Pythran is a Python-to-C++ compiler for a subset of Python that includes partial numpy support. It acts a little like Numba and Cython—you annotate a function’s arguments, and then it takes over with further type annotation and code specialization. It takes advantage of vectorization possibilities and of OpenMP-based parallelization possibilities.
In some examples I show how to use it from inside python to optimize it, but i am wondering if it is possible to use it for translating python code to c++...
Can it do so? What if the functions I want to use depend on another one? What if the other functions are imported from a separate module? Is there an example / tutorial of such a process?
There's a blog post from Jean Laroche achieving just what you want to do: https://serge-sans-paille.github.io/pythran-stories/pythran-as-a-bridge-between-fast-prototyping-and-code-deployment.html
If you can get the code to compile with Pythran decorators (not always easy), then getting the C++ code is very simple:
pythran -e my-module.py
The article linked below somehow the author says something about not having to decorate anything. Not sure here.
But yes it will give you the massively templated C++ code likely with a NumPy DLL dependency and probably a Python DLL one too (apparently when NOT making a Python module, you can skip this). Maybe an OpenBLAS or MKL lib to link to, maybe an OpenMP one. Sure you could somehow avoid all these DLLs if you code it properly, although you wouldn't get massive accelerations. Good luck reading it though, it's not very legible. But hey, it is a .cpp file dependent on tons of Pythran templates...

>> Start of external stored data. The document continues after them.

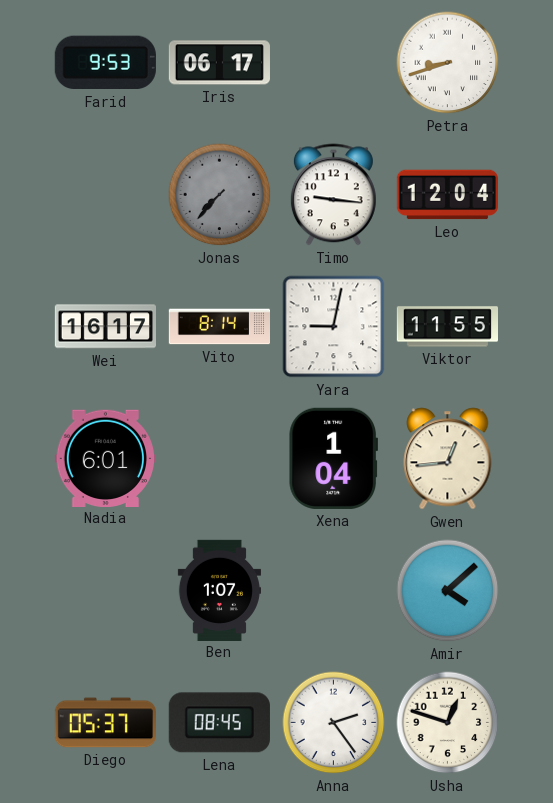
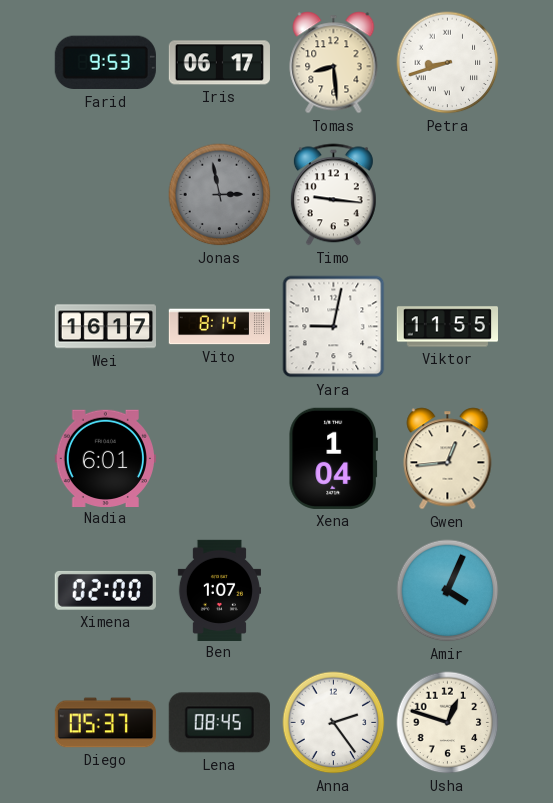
Tomas: none -> 8:29
Jonas: 7:37 -> 2:58
Leo: 12:04 -> none
Ximena: none -> 02:00
Amir: 4:08 -> 4:04
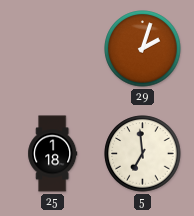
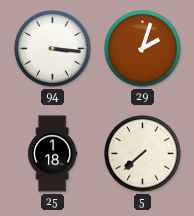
94: none -> 3:16
5: 6:59 -> 7:38
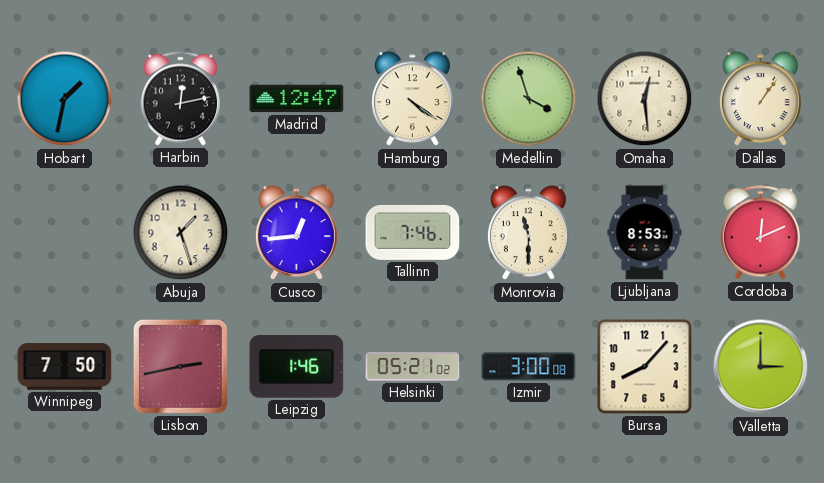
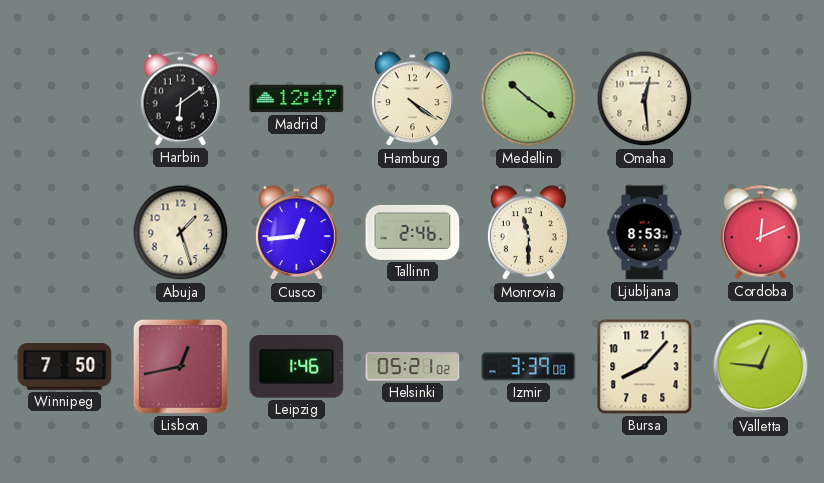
Hobart: 1:32 -> none
Harbin: 12:13 -> 6:09
Medellin: 3:57 -> 10:21
Dallas: 1:06 -> none
Tallinn: 7:46 -> 2:46
Lisbon: 2:43 -> 12:43
Izmir: 3:00 -> 3:39
Valletta: 3:00 -> 12:46
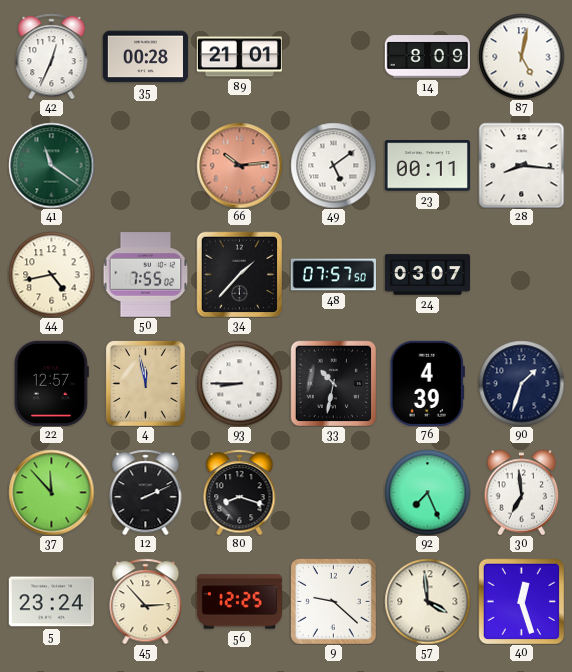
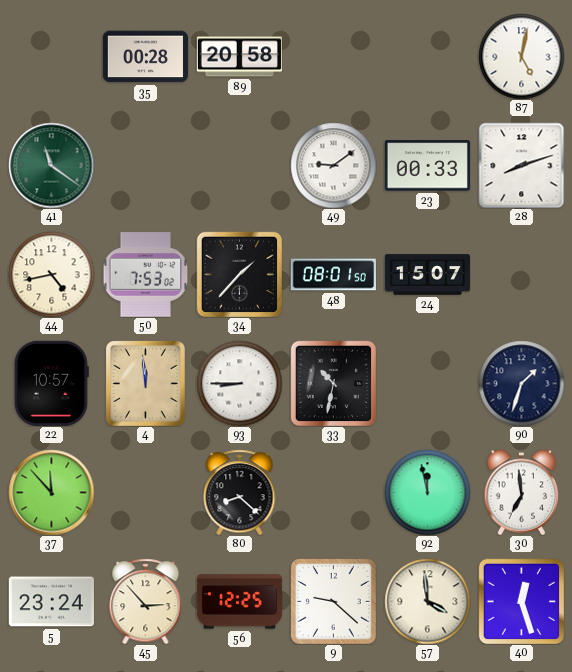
42: 12:34 -> none
89: 21:01 -> 20:58
14: 8:09 -> none
66: 10:14 -> none
49: 5:09 -> 9:09
23: 00:11 -> 00:33
28: 8:16 -> 8:12
50: 7:55 -> 7:53
48: 07:57 -> 08:01
24: 03:07 -> 15:07
22: 12:57 -> 10:57
4: 11:58 -> 11:59
76: 4:39 -> none
12: 2:11 -> none
80: 8:18 -> 8:22
92: 7:26 -> 11:58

I wouldn't use Pythran for generating C++ code that you use in other projects; it's main purpose is for making fast Python modules. But I suppose since it's easy enough to generate .cpp files you could. But auto-generated code is always a bit hard to follow because you'll get typedef variables like type __type0 to type __type200 or something of that nature, and one declaration may refer to 5 of these variables. That's not to discount the beauty and functionality of Pythran; it's a wonderful project.